2. Ce contrat a été résilié le 31 décembre 1994 et la banque a conclu à effet du 1er janvier 1995 un nouveau contrat d'assurance collective comportant des garanties identiques auprès de la Mutuelle nationale des constructeurs et accédants à la propriété (la MNCAP).
3. En janvier 1991, la banque a consenti à Mme G... et à son époux un prêt immobilier d'un montant de 150 000 francs (22 867 euros) destiné à financer des travaux d'agrandissement de leur maison.
4. Pour garantir le remboursement de ce prêt, Mme G... a adhéré au contrat d'assurance collective souscrit par la banque auprès de la société AGF.
5. Le 20 février 1991, Mme G... a déclaré un arrêt de travail qui a été pris en charge par la société AGF jusqu'en juillet 1991.

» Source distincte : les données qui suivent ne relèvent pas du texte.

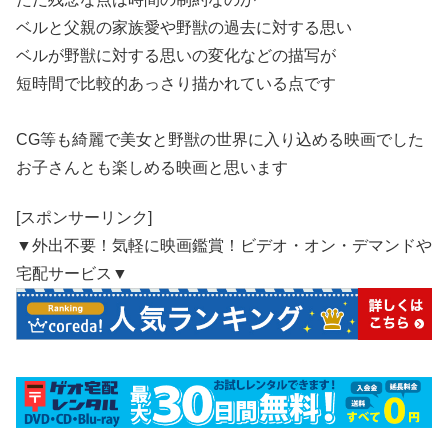
ベルと父親の家族愛や野獣の過去に対する思い
ベルが野獣に対する思いの変化などの描写が
短時間で比較的あっさり描かれている点です
CG等も綺麗で美女と野獣の世界に入り込める映画でした
お子さんとも楽しめる映画と思います
[スポンサーリンク]
▼外出不要！気軽に映画鑑賞！ビデオ・オン・デマンドや
宅配サービス▼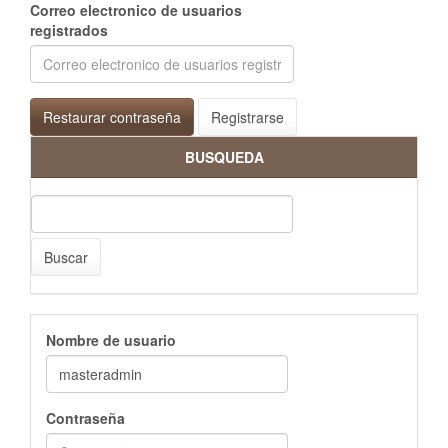
Correo electronico de usuarios
registrados
Restaurar contraseña
Registrarse
BUSQUEDA
Buscar
Nombre de usuario
Contraseña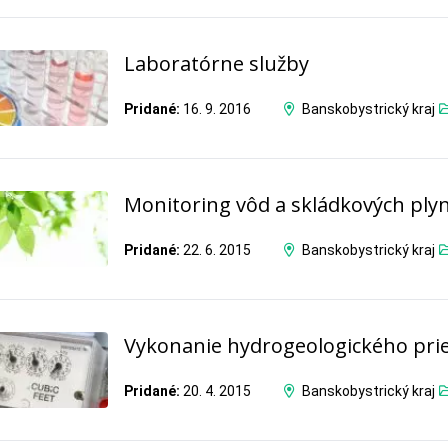
Laboratórne služby
Pridané:
16. 9. 2016
Banskobystrický kraj
Monitoring vôd a skládkových ply
Pridané:
22. 6. 2015
Banskobystrický kraj
Vykonanie hydrogeologického pr
Pridané:
20. 4. 2015
Banskobystrický kraj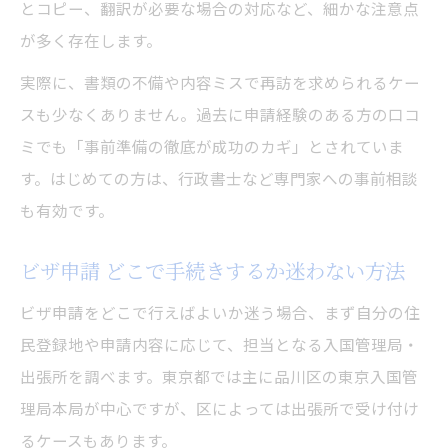
とコピー、翻訳が必要な場合の対応など、細かな注意点
東京都でのビザ申請を無駄なく進める秘訣
が多く存在します。
ビザ申請の流れを最短にするためのコツ
実際に、書類の不備や内容ミスで再訪を求められるケー
ビザ申請 必要書類のチェックリスト活用法
スも少なくありません。過去に申請経験のある方の口コ
ミでも「事前準備の徹底が成功のカギ」とされていま
す。はじめての方は、行政書士など専門家への事前相談
も有効です。
ビザ申請 どこで手続きするか迷わない方法
ビザ申請をどこで行えばよいか迷う場合、まず自分の住
民登録地や申請内容に応じて、担当となる入国管理局・
出張所を調べます。東京都では主に品川区の東京入国管
理局本局が中心ですが、区によっては出張所で受け付け
るケースもあります。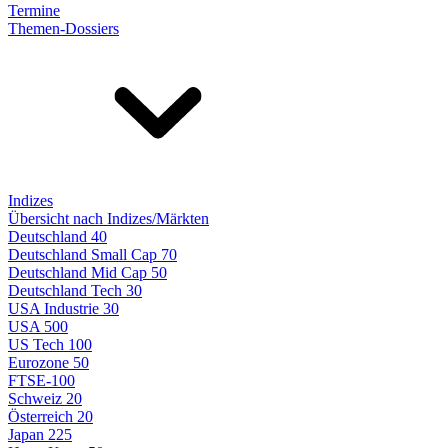
Termine
Themen-Dossiers
Indizes
Übersicht nach Indizes/Märkten
Deutschland 40
Deutschland Small Cap 70
Deutschland Mid Cap 50
Deutschland Tech 30
USA Industrie 30
USA 500
US Tech 100
Eurozone 50
FTSE-100
Schweiz 20
Österreich 20
Japan 225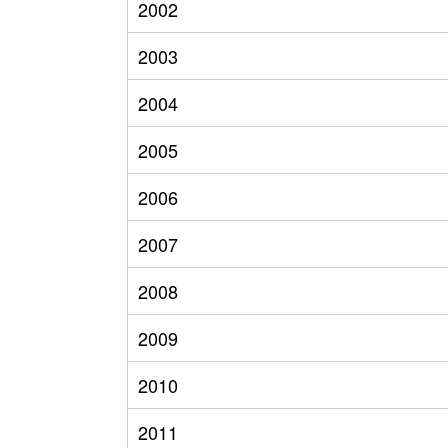
2002
2003
2004
2005
2006
2007
2008
2009
2010
2011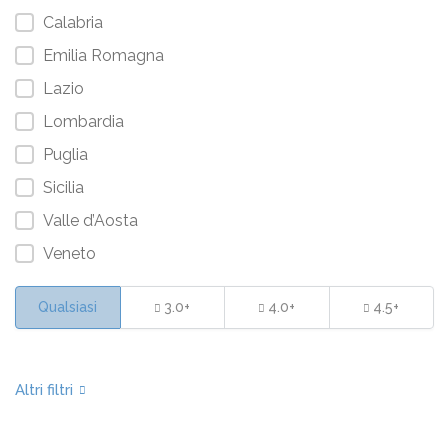
Calabria
Emilia Romagna
Lazio
Lombardia
Puglia
Sicilia
Valle d’Aosta
Veneto
Qualsiasi
3.0+
4.0+
4.5+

6. Par jugement du 21 octobre 1991, Mme G... a bénéficié d'une mesure de curatelle renforcée qui a été levée le 20 octobre 1997.
7. Elle a été classée le 15 juin 1992 en invalidité de 2e catégorie par son organisme de sécurité sociale.
8. Tant la société AGF que la MNCAP ont refusé de prendre en charge le sinistre lié à cette invalidité en opposant la prescription biennale.
9. Par lettre du 29 juin 1997, Mme G... à transmis à la banque une déclaration de sinistre relative à une nouvelle pathologie, accompagnée d'un certificat médical du 18 octobre 1996 faisant état de sa prise en charge en affection de longue durée (ALD).
10. Cette déclaration a été transmise par la banque à la MNCAP qui a dénié sa garantie.
11. Mme G... s'est également rapprochée de la société AGF, qui lui a indiqué par lettre du 28 janvier 1999 que les sinistres postérieurs au 31 décembre 1994 n'étaient pas de son ressort.
12. M. et Mme G... ayant cessé le remboursement de leur emprunt, la banque, après une mise en demeure demeurée infructueuse, leur a notifié la déchéance du terme et a engagé une procédure de saisie immobilière qui a abouti à la vente de leur maison, le 5 mars 2004.
13. A la suite d'une demande de réexamen de sa situation par Mme G..., la société AGF a, par lettre du 16 mai 2007, déclaré prendre en charge le sinistre pour la période du 18 octobre 1996 au 13 août 2004, date à laquelle le prêt a été remboursé, soit un montant total de 27 375,76 euros.
14. Mme G... a signé une attestation datée du 3 septembre 2007, par laquelle elle reconnaissait avoir reçu cette somme en règlement, pour solde de tout compte, des sommes que la société AGF pourrait lui devoir et que ce règlement mettait un terme irrévocable et définitif à leur relation contractuelle.